Time passed in the blink of an eye, and suddenly, I was off the streets and in a car with a stranger in an empty neighborhood. At the time, I was 80-percent sure I had gotten into a taxi cab. A few minutes later, I was 50-percent sure, then not sure at all. I don’t know how I got into the car — habit, maybe? Confusion? Coercion? I was too inebriated at the time to remember how anything had come to pass until it was too late. I was lying supine in the back seat, and someone was kneeling over me. When the situation finally dawned on me, I attempted to sit up a couple of times and then mumbled the word “no” in a couple of languages to no avail. I made a weak and half-hearted effort against something I would later recognize as a threat deserving of serious physical force. It took basically an open palm to the face, pushing me back down, for my resistance to crumble altogether.

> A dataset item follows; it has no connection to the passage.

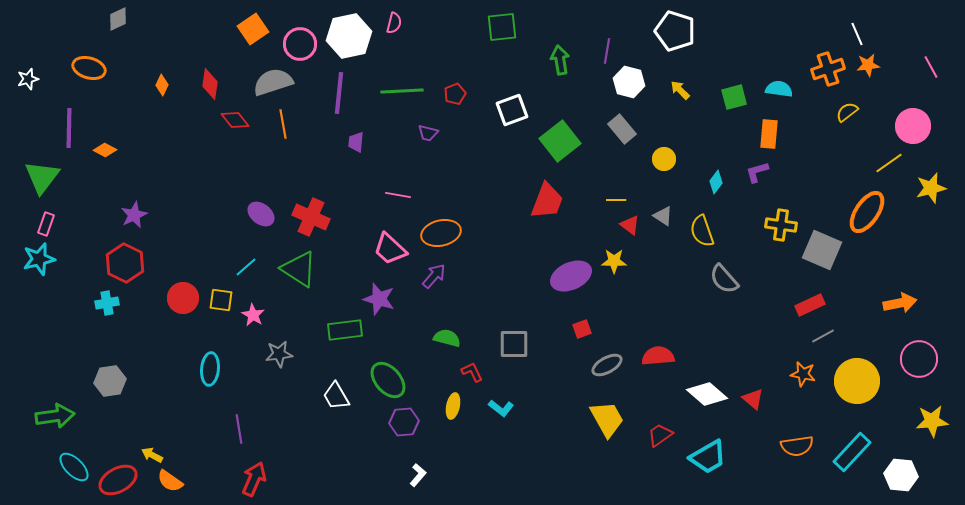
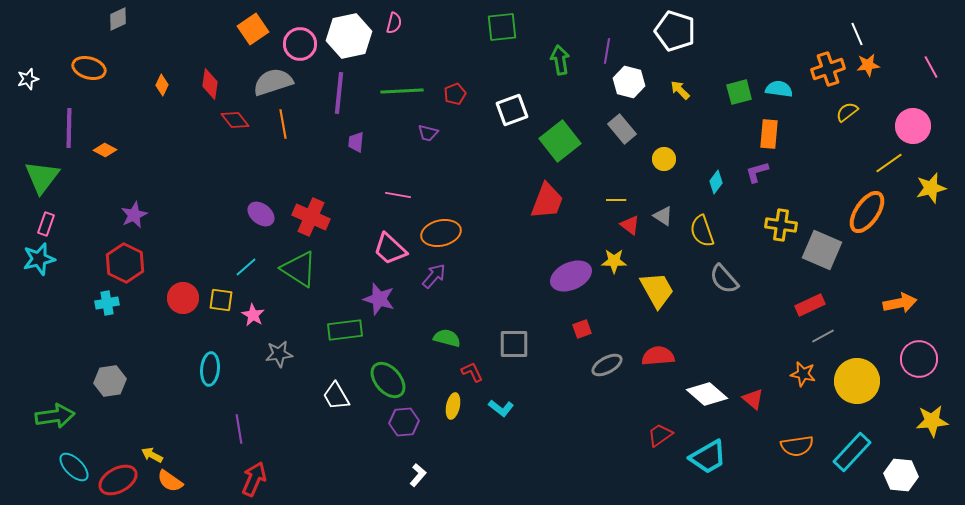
green square at (734, 97): moved 5 px right, 5 px up
yellow trapezoid at (607, 419): moved 50 px right, 129 px up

By the time it was over, I was fully conscious. Without even understanding how I had ended up with this person, I was 100-percent positive that the encounter qualified as a sexual assault. Habit made it easy for me to pretend I was still happily drunk. It made it easy for me to talk my way into a ride back home, or close to home. I broke down in a telephone booth by the road, as he drove away, then walked myself back to my flat. And even after I acknowledged the nature of the incident to my friends, habit made it easy for me to act as though it was just another bad, drunken hookup.
Afterward, I stone-faced my way through the rest of the trip. This lasted long after I had touched back down in the United States. I had sticky notes scrawled with phone numbers for therapists that I never contacted. Even after seeing the emergency doctor, it took me another three months before I could bring myself to take an STD test. Despite my best efforts, the learning curve was slow this time around. I kept up the appearance of being a heavy drinker for as long as I could to feel normal, until one day I found that I just couldn’t put another Solo cup to my lips. It took me a few weeks before I was able to put on a pair of shorts without feeling too exposed. I haven’t been able to imagine sex, much less have sex, to this day.
I regret not taking advantage of every resource I had for immediate help. I regret outwardly acting like I was OK. And of course, every day I regret going to that bar and getting so drunk that I couldn’t even identify the perpetrator in the morning. It’s hard enough trying to retrieve even a little bit of the peace of mind I had before I had started my crusade against sexual inexperience. As much as I’ve pushed back against people who moralize sexuality or judge the personal choices of others, I’ve come to believe there is a universal lesson to be learned here, especially for those of us in Princeton who feel a built-in sense of security on campus.
As easy as it is for someone to re-label an assault as just bad sex, it is just as easy to deny that bad sex can be traumatic. In our efforts to prove to ourselves that we are capable of having casual sex, we downplay the fact that sex can have serious emotional consequences too. Empowerment isn’t about subverting gender norms or being able to stop yourself from crying. Sex — whether it’s with your boyfriend, drunk at a frat party or with a stranger in a car — doesn’t have to be considered rape to warrant our caution, care and attention.